*** Opening Records for this task ***

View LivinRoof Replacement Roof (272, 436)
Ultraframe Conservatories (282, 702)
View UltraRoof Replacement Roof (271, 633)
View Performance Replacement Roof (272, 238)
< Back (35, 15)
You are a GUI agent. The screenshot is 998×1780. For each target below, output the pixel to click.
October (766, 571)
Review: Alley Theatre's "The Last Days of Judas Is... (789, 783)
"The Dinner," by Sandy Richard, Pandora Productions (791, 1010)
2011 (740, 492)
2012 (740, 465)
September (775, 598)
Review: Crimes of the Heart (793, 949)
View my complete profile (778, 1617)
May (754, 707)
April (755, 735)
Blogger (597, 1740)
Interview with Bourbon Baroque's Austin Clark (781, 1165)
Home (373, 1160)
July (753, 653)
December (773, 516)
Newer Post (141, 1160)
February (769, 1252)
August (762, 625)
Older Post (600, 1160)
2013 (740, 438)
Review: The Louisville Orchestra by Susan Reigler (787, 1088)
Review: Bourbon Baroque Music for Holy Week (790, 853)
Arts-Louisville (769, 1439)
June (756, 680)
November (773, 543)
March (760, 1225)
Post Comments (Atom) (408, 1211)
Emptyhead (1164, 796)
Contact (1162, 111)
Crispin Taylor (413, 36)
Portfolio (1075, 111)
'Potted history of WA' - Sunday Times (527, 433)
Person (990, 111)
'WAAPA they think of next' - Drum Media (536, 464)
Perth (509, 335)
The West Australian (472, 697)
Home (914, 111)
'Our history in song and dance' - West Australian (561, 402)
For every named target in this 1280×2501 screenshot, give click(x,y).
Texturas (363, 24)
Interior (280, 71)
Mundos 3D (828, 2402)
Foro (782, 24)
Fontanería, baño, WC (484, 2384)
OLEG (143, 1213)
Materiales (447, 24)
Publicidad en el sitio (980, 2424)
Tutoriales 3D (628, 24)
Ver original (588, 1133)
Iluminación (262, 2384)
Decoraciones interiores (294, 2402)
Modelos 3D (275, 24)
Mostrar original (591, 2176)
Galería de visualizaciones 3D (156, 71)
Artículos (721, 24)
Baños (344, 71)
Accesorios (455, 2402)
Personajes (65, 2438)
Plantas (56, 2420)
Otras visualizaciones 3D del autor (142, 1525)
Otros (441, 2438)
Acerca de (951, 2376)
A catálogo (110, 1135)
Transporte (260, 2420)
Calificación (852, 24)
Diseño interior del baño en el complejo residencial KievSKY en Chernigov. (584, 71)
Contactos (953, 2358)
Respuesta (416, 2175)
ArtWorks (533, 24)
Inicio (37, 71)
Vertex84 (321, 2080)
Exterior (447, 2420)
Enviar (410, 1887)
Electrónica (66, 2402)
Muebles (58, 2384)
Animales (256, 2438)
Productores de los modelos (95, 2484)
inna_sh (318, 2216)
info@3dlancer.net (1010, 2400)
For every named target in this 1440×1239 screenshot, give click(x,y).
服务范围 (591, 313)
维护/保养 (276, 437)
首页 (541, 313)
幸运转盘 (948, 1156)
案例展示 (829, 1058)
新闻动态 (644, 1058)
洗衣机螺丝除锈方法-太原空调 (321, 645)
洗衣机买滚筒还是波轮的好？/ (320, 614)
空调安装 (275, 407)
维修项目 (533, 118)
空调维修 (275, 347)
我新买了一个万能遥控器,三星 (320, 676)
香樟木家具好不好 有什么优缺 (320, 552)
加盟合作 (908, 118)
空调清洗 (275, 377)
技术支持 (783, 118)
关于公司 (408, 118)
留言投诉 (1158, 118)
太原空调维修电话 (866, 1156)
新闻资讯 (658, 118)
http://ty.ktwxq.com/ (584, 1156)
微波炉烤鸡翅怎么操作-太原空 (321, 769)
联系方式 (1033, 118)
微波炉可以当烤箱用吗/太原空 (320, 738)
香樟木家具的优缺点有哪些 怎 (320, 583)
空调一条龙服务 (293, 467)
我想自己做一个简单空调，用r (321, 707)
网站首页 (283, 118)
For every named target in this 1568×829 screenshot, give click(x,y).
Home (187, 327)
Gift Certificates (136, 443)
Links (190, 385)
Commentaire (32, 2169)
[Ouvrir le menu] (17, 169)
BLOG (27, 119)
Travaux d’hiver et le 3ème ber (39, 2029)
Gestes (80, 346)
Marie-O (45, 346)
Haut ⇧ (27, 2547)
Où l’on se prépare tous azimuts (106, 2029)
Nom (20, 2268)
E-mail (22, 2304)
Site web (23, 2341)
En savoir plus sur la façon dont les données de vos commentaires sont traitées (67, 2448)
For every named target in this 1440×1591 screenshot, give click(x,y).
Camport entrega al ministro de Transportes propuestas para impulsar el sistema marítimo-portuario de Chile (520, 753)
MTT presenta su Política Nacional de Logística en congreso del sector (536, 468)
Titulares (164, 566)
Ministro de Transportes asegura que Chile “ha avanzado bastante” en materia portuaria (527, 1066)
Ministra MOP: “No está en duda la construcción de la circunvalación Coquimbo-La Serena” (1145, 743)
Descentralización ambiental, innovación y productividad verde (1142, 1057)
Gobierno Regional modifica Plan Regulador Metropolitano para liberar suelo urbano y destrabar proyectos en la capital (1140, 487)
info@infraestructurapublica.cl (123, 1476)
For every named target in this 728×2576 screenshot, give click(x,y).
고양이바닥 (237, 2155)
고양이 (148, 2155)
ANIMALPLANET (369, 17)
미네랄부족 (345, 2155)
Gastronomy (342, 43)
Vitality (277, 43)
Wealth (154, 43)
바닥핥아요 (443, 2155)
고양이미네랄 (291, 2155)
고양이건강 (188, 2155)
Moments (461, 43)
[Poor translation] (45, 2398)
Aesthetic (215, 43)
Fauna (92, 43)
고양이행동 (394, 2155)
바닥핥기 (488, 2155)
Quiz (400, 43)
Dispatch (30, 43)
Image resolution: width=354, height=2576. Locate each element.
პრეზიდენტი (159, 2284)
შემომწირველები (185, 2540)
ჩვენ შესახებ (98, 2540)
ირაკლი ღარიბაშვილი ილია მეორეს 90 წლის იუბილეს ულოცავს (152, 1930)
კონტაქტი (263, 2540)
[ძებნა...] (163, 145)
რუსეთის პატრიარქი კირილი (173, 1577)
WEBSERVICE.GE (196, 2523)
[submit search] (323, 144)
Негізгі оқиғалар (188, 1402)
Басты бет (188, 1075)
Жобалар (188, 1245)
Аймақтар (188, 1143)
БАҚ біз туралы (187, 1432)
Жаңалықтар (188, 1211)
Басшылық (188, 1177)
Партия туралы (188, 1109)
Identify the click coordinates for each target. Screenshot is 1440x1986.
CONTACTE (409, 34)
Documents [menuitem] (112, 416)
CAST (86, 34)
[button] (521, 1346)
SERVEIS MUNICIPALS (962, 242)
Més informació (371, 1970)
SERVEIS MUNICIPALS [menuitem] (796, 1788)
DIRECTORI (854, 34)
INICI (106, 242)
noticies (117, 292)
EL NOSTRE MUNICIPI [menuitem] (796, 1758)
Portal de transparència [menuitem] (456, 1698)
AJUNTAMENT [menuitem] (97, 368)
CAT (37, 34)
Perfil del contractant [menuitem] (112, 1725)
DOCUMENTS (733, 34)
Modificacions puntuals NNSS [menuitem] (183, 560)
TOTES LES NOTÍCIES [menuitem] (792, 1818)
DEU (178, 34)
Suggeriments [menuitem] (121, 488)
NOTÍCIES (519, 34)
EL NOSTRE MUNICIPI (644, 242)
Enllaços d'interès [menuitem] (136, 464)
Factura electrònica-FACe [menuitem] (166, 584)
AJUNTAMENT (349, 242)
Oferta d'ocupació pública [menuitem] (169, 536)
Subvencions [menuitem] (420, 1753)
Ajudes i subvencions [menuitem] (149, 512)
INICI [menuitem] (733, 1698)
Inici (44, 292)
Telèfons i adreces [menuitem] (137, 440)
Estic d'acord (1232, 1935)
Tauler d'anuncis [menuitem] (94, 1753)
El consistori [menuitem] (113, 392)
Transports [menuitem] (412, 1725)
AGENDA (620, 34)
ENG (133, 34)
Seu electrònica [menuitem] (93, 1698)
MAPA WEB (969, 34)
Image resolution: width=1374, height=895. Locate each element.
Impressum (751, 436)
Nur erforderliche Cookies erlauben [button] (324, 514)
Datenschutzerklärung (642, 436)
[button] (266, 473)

*** Closing Records for this task ***

* _What is expected_:
Begin at the line above that has "Marie-O (45, 346)" and stop after the line that has "EL NOSTRE MUNICIPI [menuitem] (796, 1758)", copying each line exactly and adding nothing else.

* _Finished exercise_:
Marie-O (45, 346)
Haut ⇧ (27, 2547)
Où l’on se prépare tous azimuts (106, 2029)
Nom (20, 2268)
E-mail (22, 2304)
Site web (23, 2341)
En savoir plus sur la façon dont les données de vos commentaires sont traitées (67, 2448)
For every named target in this 1440×1591 screenshot, give click(x,y).
Camport entrega al ministro de Transportes propuestas para impulsar el sistema marítimo-portuario de Chile (520, 753)
MTT presenta su Política Nacional de Logística en congreso del sector (536, 468)
Titulares (164, 566)
Ministro de Transportes asegura que Chile “ha avanzado bastante” en materia portuaria (527, 1066)
Ministra MOP: “No está en duda la construcción de la circunvalación Coquimbo-La Serena” (1145, 743)
Descentralización ambiental, innovación y productividad verde (1142, 1057)
Gobierno Regional modifica Plan Regulador Metropolitano para liberar suelo urbano y destrabar proyectos en la capital (1140, 487)
info@infraestructurapublica.cl (123, 1476)
For every named target in this 728×2576 screenshot, give click(x,y).
고양이바닥 (237, 2155)
고양이 (148, 2155)
ANIMALPLANET (369, 17)
미네랄부족 (345, 2155)
Gastronomy (342, 43)
Vitality (277, 43)
Wealth (154, 43)
바닥핥아요 (443, 2155)
고양이미네랄 (291, 2155)
고양이건강 (188, 2155)
Moments (461, 43)
[Poor translation] (45, 2398)
Aesthetic (215, 43)
Fauna (92, 43)
고양이행동 (394, 2155)
바닥핥기 (488, 2155)
Quiz (400, 43)
Dispatch (30, 43)
Image resolution: width=354, height=2576. Locate each element.
პრეზიდენტი (159, 2284)
შემომწირველები (185, 2540)
ჩვენ შესახებ (98, 2540)
ირაკლი ღარიბაშვილი ილია მეორეს 90 წლის იუბილეს ულოცავს (152, 1930)
კონტაქტი (263, 2540)
[ძებნა...] (163, 145)
რუსეთის პატრიარქი კირილი (173, 1577)
WEBSERVICE.GE (196, 2523)
[submit search] (323, 144)
Негізгі оқиғалар (188, 1402)
Басты бет (188, 1075)
Жобалар (188, 1245)
Аймақтар (188, 1143)
БАҚ біз туралы (187, 1432)
Жаңалықтар (188, 1211)
Басшылық (188, 1177)
Партия туралы (188, 1109)
Identify the click coordinates for each target. Screenshot is 1440x1986.
CONTACTE (409, 34)
Documents [menuitem] (112, 416)
CAST (86, 34)
[button] (521, 1346)
SERVEIS MUNICIPALS (962, 242)
Més informació (371, 1970)
SERVEIS MUNICIPALS [menuitem] (796, 1788)
DIRECTORI (854, 34)
INICI (106, 242)
noticies (117, 292)
EL NOSTRE MUNICIPI [menuitem] (796, 1758)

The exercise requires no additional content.